While the proposed model has demonstrated high accuracy in classifying dance styles from short video clips, it has not yet been systematically tested on longer videos such as full-length performances or extended practice sessions. This focus on short clips was intentional to facilitate feature extraction and minimize computational overhead during training. However, the evaluation of model performance on longer videos presents an important avenue for future research. Future work could investigate segmenting longer videos into meaningful units and aggregating predictions across segments to provide comprehensive performance assessments for extended dance recordings.

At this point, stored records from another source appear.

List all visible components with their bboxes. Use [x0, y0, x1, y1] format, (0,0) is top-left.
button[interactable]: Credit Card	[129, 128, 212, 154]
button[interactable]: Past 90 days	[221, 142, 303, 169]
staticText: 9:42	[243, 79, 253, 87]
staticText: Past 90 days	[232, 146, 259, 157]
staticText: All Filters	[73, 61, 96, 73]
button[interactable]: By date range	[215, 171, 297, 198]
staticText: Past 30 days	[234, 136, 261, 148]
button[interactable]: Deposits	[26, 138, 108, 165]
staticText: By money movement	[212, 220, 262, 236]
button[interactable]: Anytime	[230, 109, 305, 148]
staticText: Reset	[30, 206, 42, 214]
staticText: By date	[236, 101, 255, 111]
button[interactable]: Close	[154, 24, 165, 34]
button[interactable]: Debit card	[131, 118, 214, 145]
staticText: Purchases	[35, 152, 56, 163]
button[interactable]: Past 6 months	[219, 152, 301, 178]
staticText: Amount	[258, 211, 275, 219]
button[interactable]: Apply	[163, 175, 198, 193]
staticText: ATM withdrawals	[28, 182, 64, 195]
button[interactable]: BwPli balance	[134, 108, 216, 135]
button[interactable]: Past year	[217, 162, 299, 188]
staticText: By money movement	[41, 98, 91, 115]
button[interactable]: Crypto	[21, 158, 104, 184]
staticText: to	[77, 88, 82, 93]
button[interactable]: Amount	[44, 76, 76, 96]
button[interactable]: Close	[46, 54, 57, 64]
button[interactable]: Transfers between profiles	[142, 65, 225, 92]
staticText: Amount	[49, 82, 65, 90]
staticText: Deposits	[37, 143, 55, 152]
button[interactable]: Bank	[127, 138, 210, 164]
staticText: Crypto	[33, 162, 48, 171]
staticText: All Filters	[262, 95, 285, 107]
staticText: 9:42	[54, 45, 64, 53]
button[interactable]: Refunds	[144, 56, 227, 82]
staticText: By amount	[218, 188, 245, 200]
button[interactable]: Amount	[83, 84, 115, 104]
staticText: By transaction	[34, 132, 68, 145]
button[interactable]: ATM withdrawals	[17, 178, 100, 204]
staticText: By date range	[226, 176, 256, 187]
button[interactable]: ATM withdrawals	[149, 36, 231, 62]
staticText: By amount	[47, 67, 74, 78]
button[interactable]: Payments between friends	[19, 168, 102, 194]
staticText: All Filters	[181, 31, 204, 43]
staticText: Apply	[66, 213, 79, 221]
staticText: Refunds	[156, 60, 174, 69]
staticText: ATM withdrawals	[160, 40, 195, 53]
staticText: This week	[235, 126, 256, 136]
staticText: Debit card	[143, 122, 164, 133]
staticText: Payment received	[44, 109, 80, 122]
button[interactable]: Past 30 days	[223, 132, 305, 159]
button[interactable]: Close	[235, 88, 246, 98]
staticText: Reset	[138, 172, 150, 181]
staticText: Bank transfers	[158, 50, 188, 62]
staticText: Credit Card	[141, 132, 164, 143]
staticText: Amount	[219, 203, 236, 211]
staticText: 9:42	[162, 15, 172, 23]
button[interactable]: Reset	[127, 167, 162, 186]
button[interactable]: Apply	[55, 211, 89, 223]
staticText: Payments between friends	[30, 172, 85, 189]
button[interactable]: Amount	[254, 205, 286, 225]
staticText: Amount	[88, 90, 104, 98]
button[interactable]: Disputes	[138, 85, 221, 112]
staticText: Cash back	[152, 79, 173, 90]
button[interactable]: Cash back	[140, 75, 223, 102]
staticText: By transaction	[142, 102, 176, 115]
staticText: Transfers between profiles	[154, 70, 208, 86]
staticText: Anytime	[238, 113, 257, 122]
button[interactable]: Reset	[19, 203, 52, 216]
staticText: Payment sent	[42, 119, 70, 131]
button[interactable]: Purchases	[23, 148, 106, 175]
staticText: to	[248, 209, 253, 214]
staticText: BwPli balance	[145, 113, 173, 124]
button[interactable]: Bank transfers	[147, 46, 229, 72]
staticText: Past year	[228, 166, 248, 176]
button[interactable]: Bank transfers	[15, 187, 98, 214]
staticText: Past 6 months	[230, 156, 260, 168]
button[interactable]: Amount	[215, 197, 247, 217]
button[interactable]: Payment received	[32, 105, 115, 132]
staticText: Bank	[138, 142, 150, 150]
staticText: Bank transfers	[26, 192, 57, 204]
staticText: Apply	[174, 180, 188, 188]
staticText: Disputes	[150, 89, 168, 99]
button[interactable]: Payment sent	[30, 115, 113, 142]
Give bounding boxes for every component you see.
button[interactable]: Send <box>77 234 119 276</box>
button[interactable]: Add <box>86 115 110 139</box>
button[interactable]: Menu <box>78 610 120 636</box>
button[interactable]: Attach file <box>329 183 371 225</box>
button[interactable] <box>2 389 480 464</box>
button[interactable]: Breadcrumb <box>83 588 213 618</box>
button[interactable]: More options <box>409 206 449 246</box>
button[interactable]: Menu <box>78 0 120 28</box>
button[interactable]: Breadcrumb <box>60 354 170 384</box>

In addition, one notable challenge encountered during the evaluation of the proposed model is the classification of dance styles characterized by complex asymmetric movements, where the left and right sides of the body perform distinct and nonrepetitive actions. Such movements are common in certain contemporary, Hip-Hop, or experimental dance styles, where asymmetric postures and irregular transitions are fundamental elements of the choreography. The underlying architecture of the proposed CNN + AE + Attention model is optimized for detecting recurrent spatial patterns across video frames, which suits symmetric or rhythmic movements well. However, in styles with significant side-specific asymmetry, the model may fail to correctly capture the relationship between contralateral limb movements (e.g., right arm extension coupled with left leg contraction). This limitation is inherent in convolutional feature extractors that prioritize spatial consistency over asymmetric temporal dynamics. Future work could address this limitation by integrating skeletal tracking techniques or graph convolutional networks (GCNs), which are capable of modeling body-joint dependencies explicitly, thereby improving recognition accuracy for asymmetric dance sequences.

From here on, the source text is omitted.